## YOUR ASSIGNMENT:
Copy every line of the entries that includes the word "break".

## PROVIDED ENTRIES:
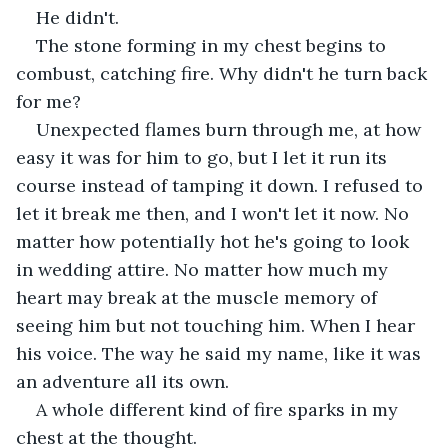
He didn't.
The stone forming in my chest begins to 
combust, catching fire. Why didn't he turn back 
for me?
Unexpected flames burn through me, at how 
easy it was for him to go, but I let it run its 
course instead of tamping it down. I refused to 
let it break me then, and I won't let it now. No 
matter how potentially hot he's going to look 
in wedding attire. No matter how much my 
heart may break at the muscle memory of 
seeing him but not touching him. When I hear 
his voice. The way he said my name, like it was 
an adventure all its own.
A whole different kind of fire sparks in my 
chest at the thought.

## ANSWER SECTION:
let it break me then, and I won't let it now. No 
heart may break at the muscle memory of 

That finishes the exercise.